In his preface he shows that, "The present controversies about family values—about marriage and the divorce rate—are really discussions about monogamy…. how people decide which are the important pleasures. What are couples for if not for pleasure? And if pleasure doesn't matter then what does? This, one could say, is the problem of monogamy."

"Certainly, to talk about monogamy is to talk about virtually everything that might matter. Honesty, murder, kindness, security, choice, revenge, desire, loyalty, lying, risk, duty, children, excitement, blame, love, promising, care, curiosity, jealousy, rights, guilt, ecstasy, morals, punishment, money, trust, envy, peace, loneliness, home, humiliation, respect, compromise, rules, continuity, secrecy, chance, understanding, betrayal, intimacy, consolation, freedom, appearances, suicide and, of course, the family."

The author explains that while monogamy is not simply about these things, we cannot help but talk about these things as well. "Monogamy," he writes, "is a kind of moral nexus, a keyhole through which we can spy on our preoccupations."

His views explain—with hard-hitting realism—what keeps people together and why, if their reasons are good, they should stay together. He zeros in on how the public accepts the monogamy it so fervently embraces without giving the matter any serious reflection.

Phillips' book—121 aphorisms—is chock full of serious reflections.
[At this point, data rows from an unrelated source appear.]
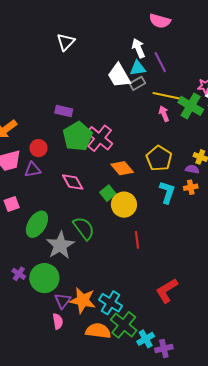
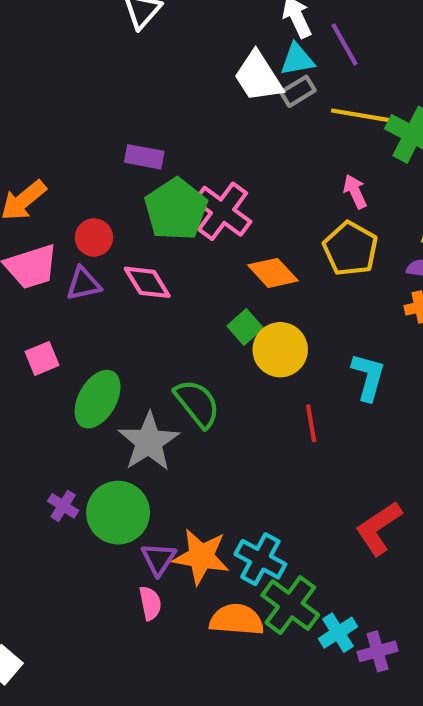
pink arrow: (164, 114) -> (355, 192), moved
pink diamond: (73, 182) -> (147, 282), moved
cyan L-shape: (167, 192) -> (368, 377), moved

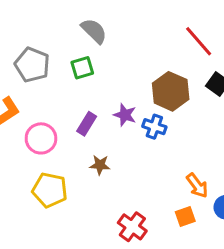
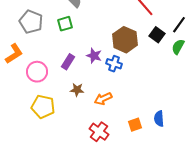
orange arrow: (197, 186) -> (103, 99), moved, turned 102

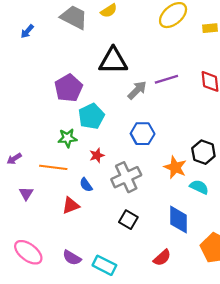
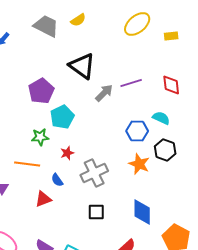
black triangle: (113, 61) -> (82, 66), turned 36
blue hexagon: (143, 134) -> (137, 131), moved
cyan semicircle: (199, 187) -> (161, 118), moved
black square: (128, 220) -> (96, 212), turned -30

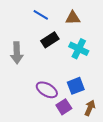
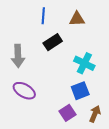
blue line: (41, 15) -> (43, 16), turned 63
cyan cross: (79, 49) -> (84, 63), moved
purple ellipse: (47, 90) -> (24, 91), moved

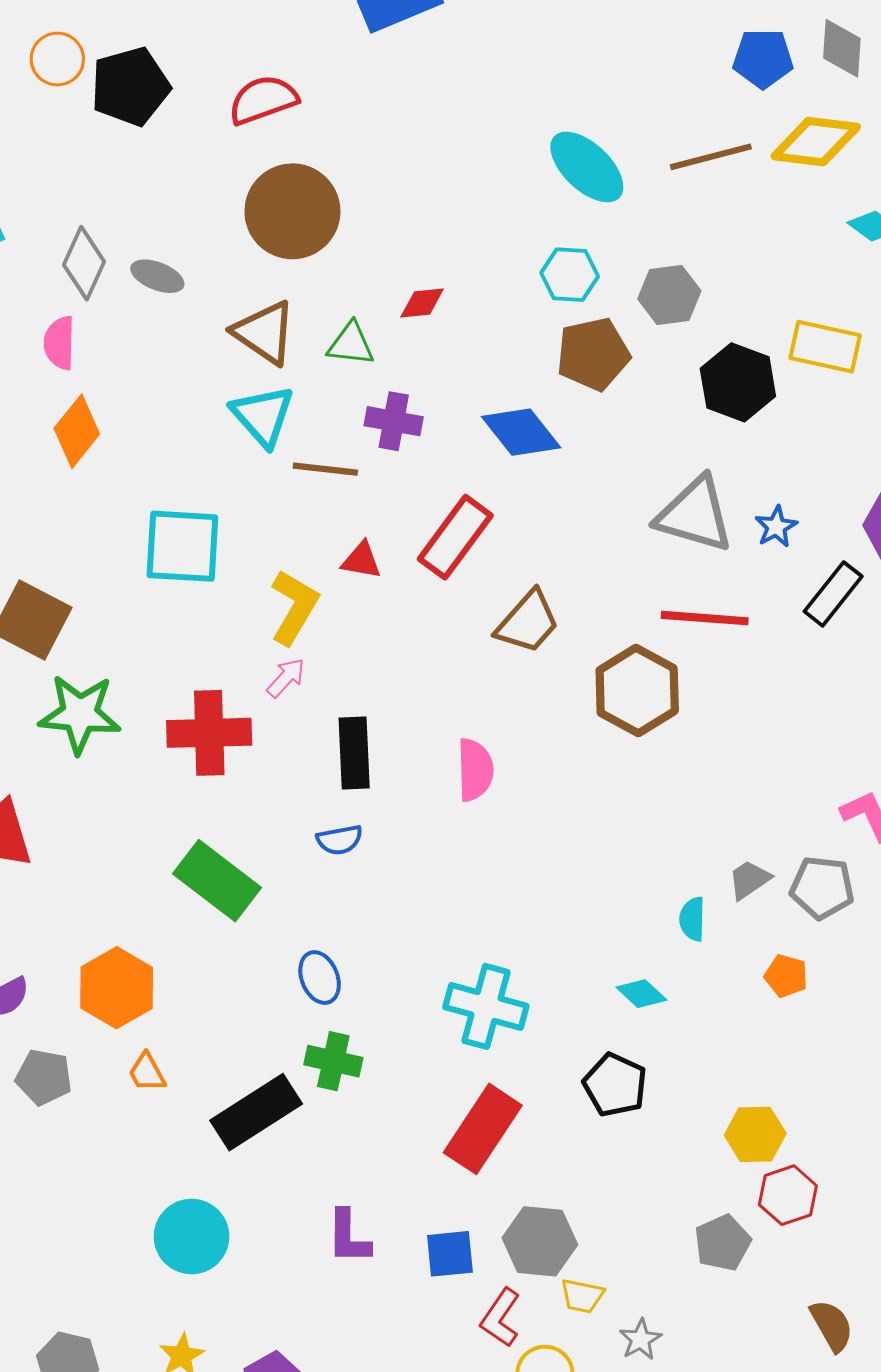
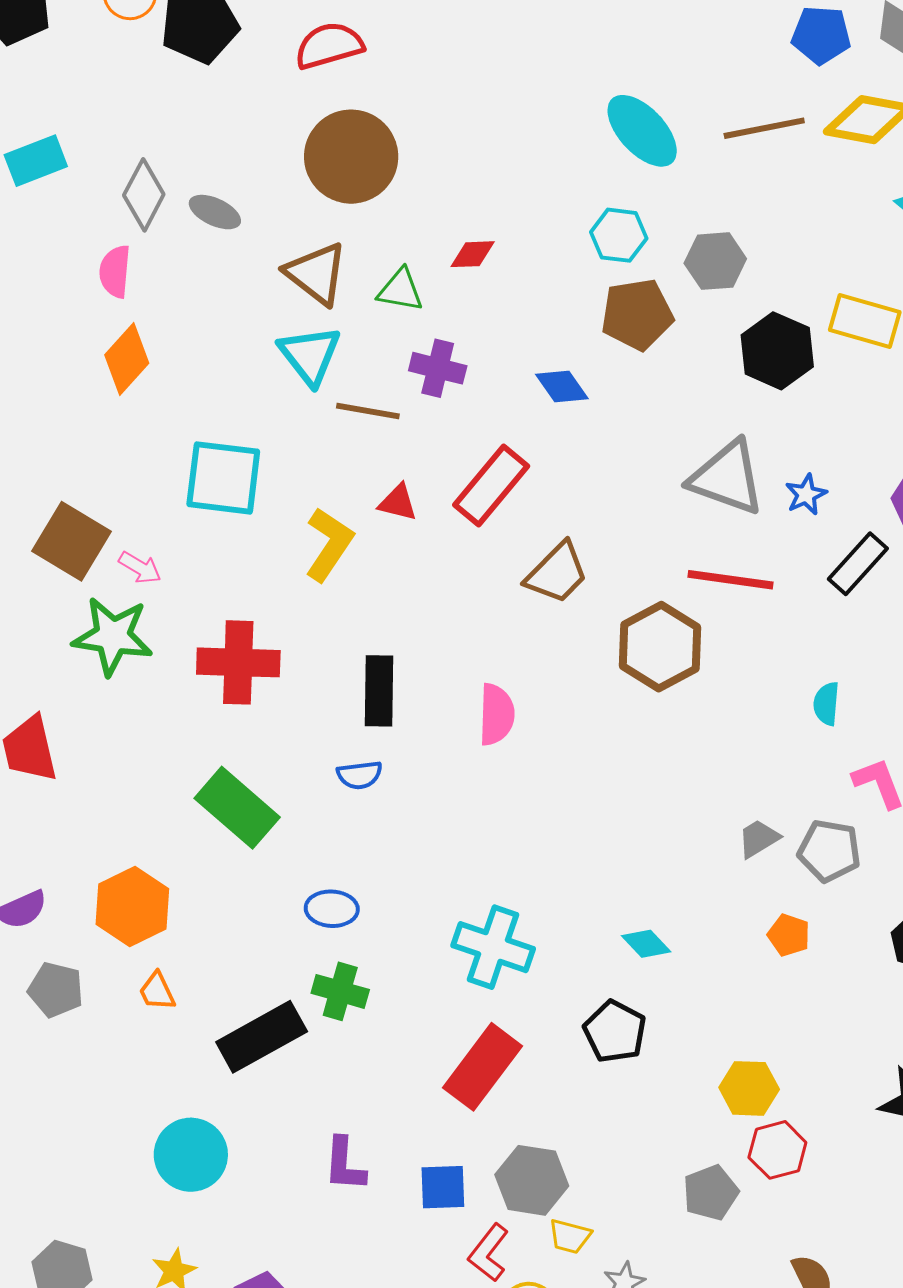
blue diamond: (521, 432) -> (562, 387), size x0.7
pink arrow: (286, 678) -> (140, 568), moved, turned 75
cyan semicircle: (692, 919) -> (826, 704), moved
blue ellipse: (320, 978) -> (332, 909), turned -69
Each aphorism is pithy and to the point. Each digs deep into the pockets of the debate, often showing that much public opinion hiding under the masks of varied "sacred" cults comes up short under close scrutiny.

Monogamy also points out that most people, no matter how much they love their partners, are capable of loving and desiring more than one person at a time. It may be reassuring, but it is in fact very demanding (and often cruel) to assume that only one other person can fulfill all our needs.

In matters that involve sex, society condemns sharing. Monogamy is taken for granted. It is treated as the very foundation of the family and of family values. As such, anything that is critical of monogamy causes wariness unmatched by any other topic.

The author, however, dares to go where few have trod. He offers no complex, wordy testaments and seemingly eschews taking either one side or the other in the ongoing debate between monogamists and those persons who take more than one lover.

This reluctance to be one-sided, however, is what makes Monogamy such a valuable little book. Philips allows ample room to examine why the faithful couple has such a hold on our imaginations and how they have come to be such an ideal.

The English author's photograph presents him in a light that gives his face the cast of an ancient Greek statue. In his eyes, there appears to be a sensual awareness greater than shines in persons less focussed on interpersonal contact. The titles of his previous works indicate his interest in sensuality itself: "Winnicot: On Kissing, Tickling and Being Bored and On Flirtation.

Among Monogamy's many astute observations appears this on page sixty-two:

In our erotic life-- work does not work. This is its relief and its terror. It is no more possible to work at a relationship than it is to will an erection, or arrange to have a dream. In fact when you are working at it you know it has gone wrong; that something is already missing. In our erotic lives, in other words, trying is always trying too hard; we have to become lazy again about effort, because good things only come when it stops—affection, curiosity, desire, unworrying attention.

"Sexual relationships are only for the work-shy, because they do not work. They just give us more or less pleasure, more or less hope."

For some of us, says Adam Phillips, "perhaps the fortunate, or at least, the affluent—monogamy is the only serious philosophical question."

He positions his book, therefore, as "an enquiry into the word we."